### [Goal of the exercise]
Below are entries; count each line that holds the word "medicamente" and report the number without any other words.

### [Data provided]
————
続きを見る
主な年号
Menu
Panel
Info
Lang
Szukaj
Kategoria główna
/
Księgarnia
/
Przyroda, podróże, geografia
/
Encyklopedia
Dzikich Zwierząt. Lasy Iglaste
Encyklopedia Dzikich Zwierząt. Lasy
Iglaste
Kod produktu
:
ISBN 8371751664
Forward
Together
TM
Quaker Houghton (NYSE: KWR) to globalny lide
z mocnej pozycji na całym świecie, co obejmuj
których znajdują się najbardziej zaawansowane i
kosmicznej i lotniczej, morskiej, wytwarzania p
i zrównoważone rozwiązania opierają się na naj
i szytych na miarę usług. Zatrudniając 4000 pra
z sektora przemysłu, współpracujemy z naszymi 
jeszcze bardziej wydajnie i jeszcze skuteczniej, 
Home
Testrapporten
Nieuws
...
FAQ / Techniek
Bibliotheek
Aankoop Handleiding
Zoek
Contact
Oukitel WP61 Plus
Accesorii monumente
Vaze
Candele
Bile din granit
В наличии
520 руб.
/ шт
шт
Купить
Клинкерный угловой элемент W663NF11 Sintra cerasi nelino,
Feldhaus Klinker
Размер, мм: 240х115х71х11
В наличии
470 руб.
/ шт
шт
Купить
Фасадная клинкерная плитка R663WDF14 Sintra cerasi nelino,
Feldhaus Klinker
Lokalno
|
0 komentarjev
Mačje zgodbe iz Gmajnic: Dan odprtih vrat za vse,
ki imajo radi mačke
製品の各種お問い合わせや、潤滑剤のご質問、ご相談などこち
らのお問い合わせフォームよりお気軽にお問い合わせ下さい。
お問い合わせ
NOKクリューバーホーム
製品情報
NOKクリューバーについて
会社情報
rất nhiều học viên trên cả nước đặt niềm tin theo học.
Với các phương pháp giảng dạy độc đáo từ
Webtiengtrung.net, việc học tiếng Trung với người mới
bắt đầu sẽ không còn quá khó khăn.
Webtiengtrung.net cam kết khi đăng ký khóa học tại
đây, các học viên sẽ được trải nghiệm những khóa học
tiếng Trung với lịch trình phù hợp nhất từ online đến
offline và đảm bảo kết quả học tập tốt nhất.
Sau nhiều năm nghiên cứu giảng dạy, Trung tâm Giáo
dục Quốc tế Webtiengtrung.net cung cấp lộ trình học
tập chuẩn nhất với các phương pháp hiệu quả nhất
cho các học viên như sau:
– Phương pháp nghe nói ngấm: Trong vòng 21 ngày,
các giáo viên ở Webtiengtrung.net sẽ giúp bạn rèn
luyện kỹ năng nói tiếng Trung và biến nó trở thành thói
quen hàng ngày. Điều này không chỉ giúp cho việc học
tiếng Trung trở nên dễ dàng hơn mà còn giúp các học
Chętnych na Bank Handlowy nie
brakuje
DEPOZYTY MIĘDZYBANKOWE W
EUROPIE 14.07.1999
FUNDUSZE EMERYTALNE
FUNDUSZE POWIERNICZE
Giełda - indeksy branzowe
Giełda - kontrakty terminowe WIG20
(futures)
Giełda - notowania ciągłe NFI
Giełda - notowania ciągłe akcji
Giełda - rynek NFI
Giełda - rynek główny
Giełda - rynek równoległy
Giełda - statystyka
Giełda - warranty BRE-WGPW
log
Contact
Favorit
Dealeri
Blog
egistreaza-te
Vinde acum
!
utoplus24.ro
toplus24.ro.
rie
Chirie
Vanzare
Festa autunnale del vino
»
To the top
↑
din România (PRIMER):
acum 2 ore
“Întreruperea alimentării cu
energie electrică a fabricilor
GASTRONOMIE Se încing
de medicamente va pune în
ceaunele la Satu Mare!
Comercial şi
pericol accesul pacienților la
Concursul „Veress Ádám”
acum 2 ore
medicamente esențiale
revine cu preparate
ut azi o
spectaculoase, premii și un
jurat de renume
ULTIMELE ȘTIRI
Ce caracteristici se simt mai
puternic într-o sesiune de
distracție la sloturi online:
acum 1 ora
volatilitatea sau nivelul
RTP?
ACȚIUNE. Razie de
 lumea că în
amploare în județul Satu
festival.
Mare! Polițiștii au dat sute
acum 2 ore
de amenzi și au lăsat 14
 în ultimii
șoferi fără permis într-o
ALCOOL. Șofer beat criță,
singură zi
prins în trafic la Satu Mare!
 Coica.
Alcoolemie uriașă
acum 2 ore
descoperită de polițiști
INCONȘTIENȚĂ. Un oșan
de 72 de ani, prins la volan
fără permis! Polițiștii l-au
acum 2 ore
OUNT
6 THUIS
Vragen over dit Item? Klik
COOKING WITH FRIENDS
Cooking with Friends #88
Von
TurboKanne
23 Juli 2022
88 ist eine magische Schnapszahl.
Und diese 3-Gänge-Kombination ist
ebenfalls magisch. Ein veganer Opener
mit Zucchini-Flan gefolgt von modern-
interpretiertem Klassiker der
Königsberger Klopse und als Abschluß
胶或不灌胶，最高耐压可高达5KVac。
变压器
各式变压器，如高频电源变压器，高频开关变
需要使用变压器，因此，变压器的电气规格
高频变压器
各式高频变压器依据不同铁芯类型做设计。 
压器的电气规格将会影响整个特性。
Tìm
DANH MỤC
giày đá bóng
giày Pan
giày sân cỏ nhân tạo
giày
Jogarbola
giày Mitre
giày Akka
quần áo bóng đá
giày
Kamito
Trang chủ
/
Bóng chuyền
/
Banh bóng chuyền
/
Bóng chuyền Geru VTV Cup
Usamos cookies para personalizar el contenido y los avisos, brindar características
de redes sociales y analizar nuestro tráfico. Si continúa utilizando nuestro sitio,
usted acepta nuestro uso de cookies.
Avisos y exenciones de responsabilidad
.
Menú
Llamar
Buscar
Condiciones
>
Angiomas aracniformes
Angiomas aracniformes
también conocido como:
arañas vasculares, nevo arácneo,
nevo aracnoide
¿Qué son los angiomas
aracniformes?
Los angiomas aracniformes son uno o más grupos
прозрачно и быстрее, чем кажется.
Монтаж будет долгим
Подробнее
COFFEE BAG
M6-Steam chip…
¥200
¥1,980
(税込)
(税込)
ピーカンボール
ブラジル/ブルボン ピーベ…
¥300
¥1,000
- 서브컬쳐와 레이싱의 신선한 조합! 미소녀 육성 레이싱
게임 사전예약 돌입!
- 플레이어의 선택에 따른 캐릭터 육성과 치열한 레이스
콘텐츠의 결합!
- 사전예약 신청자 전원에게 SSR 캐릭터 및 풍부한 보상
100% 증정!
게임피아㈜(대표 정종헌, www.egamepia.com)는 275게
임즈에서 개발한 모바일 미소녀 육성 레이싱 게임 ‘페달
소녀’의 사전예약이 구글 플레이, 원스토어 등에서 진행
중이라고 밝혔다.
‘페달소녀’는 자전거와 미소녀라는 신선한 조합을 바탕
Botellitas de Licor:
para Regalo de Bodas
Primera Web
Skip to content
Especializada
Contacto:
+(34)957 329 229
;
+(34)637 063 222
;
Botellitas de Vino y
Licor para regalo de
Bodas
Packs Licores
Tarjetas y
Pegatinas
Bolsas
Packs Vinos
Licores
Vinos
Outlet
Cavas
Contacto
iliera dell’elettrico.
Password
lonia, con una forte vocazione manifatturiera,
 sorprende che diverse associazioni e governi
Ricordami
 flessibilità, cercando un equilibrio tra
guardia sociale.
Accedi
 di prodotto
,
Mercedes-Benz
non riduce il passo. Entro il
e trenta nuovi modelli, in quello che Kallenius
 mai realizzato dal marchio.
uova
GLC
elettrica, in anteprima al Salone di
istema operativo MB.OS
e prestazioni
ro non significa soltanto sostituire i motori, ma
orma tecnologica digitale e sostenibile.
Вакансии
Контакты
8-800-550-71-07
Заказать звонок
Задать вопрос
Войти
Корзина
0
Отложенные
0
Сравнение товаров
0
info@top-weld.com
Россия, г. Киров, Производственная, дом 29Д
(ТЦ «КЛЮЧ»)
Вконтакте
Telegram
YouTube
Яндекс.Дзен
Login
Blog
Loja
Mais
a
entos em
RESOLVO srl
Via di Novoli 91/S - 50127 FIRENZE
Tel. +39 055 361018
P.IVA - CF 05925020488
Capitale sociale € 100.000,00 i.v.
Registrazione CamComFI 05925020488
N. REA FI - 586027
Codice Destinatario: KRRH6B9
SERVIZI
————
### [Your response]
2